Soccer City: Mexico City waits for the coast to be clear

MEXICO is soccer mad and Mexicans are among the most passionate of fans. The country’s clubs dominate CONCACAF football. When Germany hosted the 2006 World Cup, thousands of Mexicans travelled to support their team, many selling-up at home to fund their trip, some using the competition as an excuse to relocate. Sometimes, things get out of hand, precisely why at present, Mexican fans are absent from some stadiums owing to homophobic chanting at games, a problem that has plagued Liga MX for some years.

Yet Mexico is a football country in every sense of the word – they have, after all, hosted two World Cups, in 1970 and 1986 and research has suggested that around 75% of the country’s urban population are interested in the game. 

The Mexico-held World Cups were both memorable occasions, two of the best World Cups of all time, even though the big worry when they were named as hosts was the altitude of the country. 

Liga MX, Mexico’s premier football league, is among the best supported in the world: between 2013 and 2018, the league’s average attendance (25,582) was the fourth highest in the world and it remains the biggest draw outside of Europe three years on.

Mexico City is 2,250 metres above sea level and is known as D.F. among the locals, Distrito Federal. With a population of 9.2 million, it is the most populous city in North America and the largest Spanish-speaking city in the world. 

Unsurprisingly, the city has won more Mexican championships than any other metropolis. Between the four main clubs, Mexico City has 32 titles to its name, compared to Guadalajara’s 13 and Toluca’s 10.
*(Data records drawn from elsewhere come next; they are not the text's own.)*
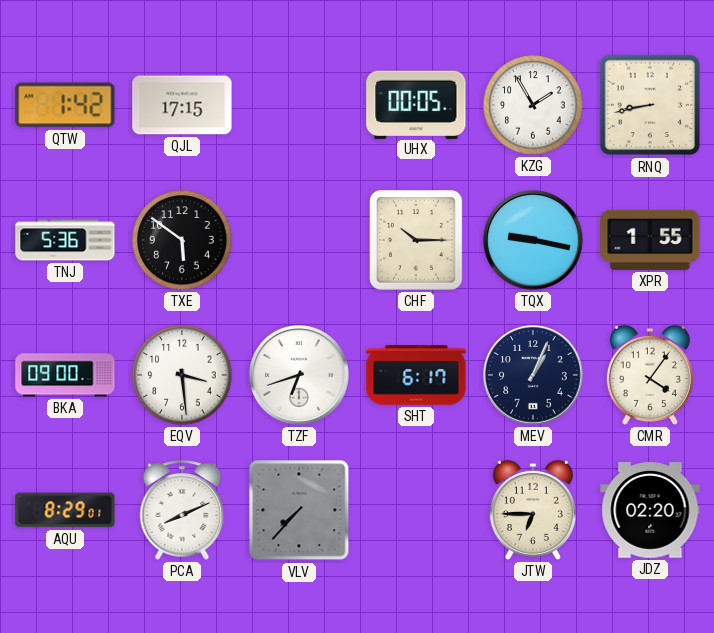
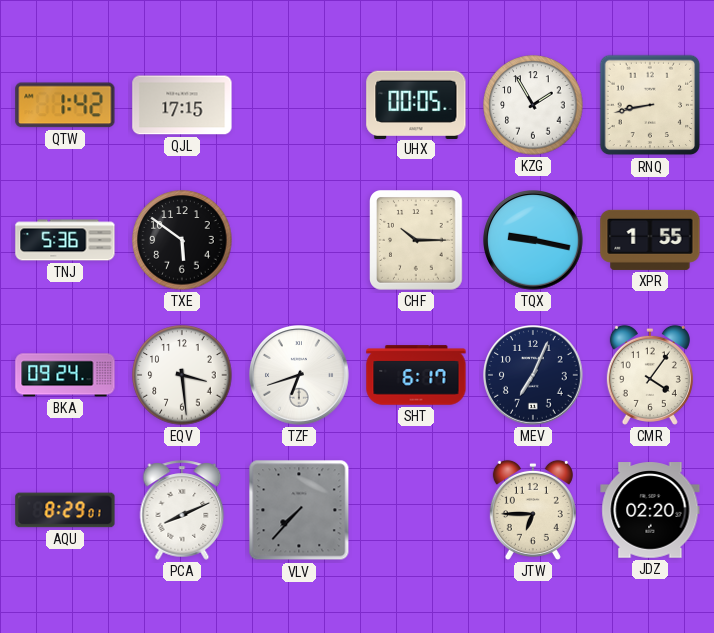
BKA: 09:00 -> 09:24
MEV: 1:04 -> 7:04
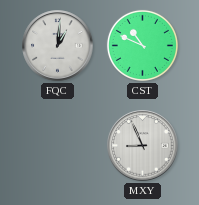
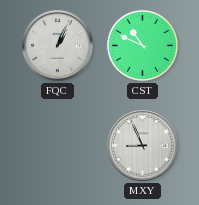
FQC: 1:01 -> 1:04
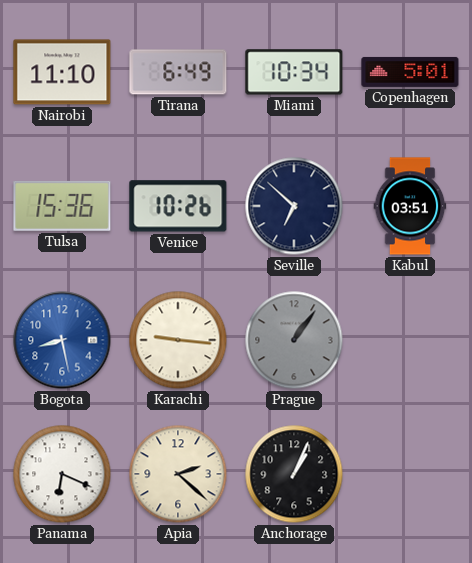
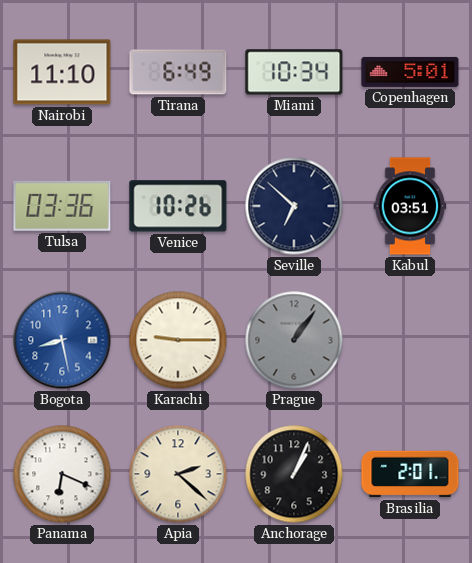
Tulsa: 15:36 -> 03:36
Karachi: 9:16 -> 9:15
Brasilia: none -> 2:01
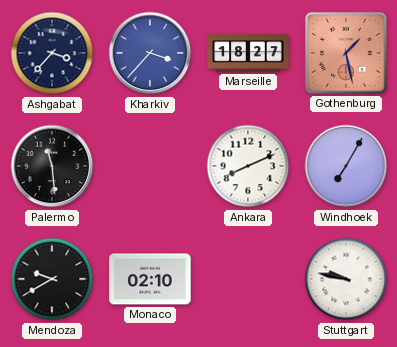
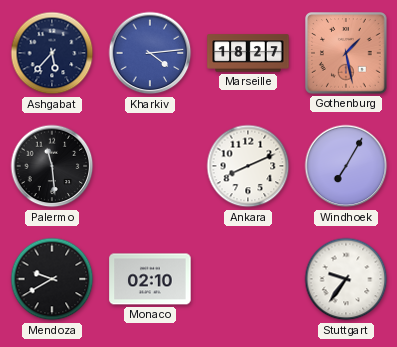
Ashgabat: 3:37 -> 5:37
Kharkiv: 3:37 -> 4:14
Stuttgart: 9:47 -> 9:36
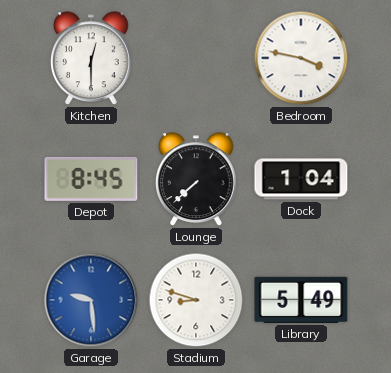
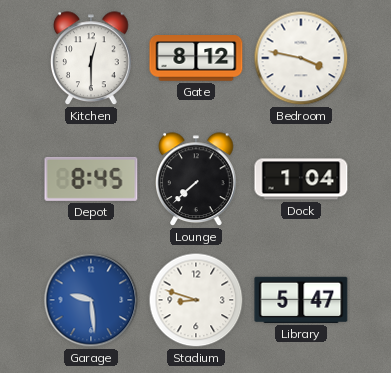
Gate: none -> 8:12
Library: 5:49 -> 5:47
The most loved and hated club in Mexico is Club América from the capital. América, who were formed in 1916, have been champions 13 times and have also won the CONCACAF Champions League on seven occasions. They have one foot in the final this year after beating Philadelphia Union 2-0 in the first leg of the semi-final. If they succeed, they will play fellow Liga MX sides Cruz Azul or Monterrey in the final, making it the ninth all-Mexican final in the Champions League era. In the past 12 years, Mexican teams have won every competition. 
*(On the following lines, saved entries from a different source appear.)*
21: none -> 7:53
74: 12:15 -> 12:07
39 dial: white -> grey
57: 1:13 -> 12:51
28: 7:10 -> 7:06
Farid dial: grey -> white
América’s rivals in the capital are Cruz Azul (formed 1927) and UNAM (formed 1954), otherwise known as Club Universidad Nacional or the Pumas. There’s also Atlante, who are currently playing in Mexico’s second tier, Liga de Expansión MX. Clashes between América and Cruz Azul are known as Clásico Joven, while América v UNAM is the Clásico Capitalino.
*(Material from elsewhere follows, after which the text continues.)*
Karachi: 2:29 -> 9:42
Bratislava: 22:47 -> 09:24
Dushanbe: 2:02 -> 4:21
Despite these intense local encounters, characterised by incessant noise, drums and much flag-waving, Club América versus Guadalajara is seen as the biggest game in Mexican football. The three teams from Mexico City plus Guadalajara are known as the Cuatro Grandes (the big four) of Mexican football, the most influential and newsworthy institutions in the game.

In Mexico City, the three main clubs have very different crowds, América are supposedly the club of the wealthy, Cruz Azul are very much a working class team and UNAM have long been known for having intellectual and middle class fans.

América and Cruz Azul both play at the iconic Azteca stadium (Estadio Azteca), which was opened in 1966 and used in the 1968 Olympic games, as well as the World Cup in 1970 and 1986. When it was constructed, it was a remarkable arena but the capacity has been dramatically reduced since the days when over 100,000 people attended matches at the Azteca. The stadium can claim to have been the venue for the infamous Diego Maradona goal in 1986 and the fabled 1970 World Cup final.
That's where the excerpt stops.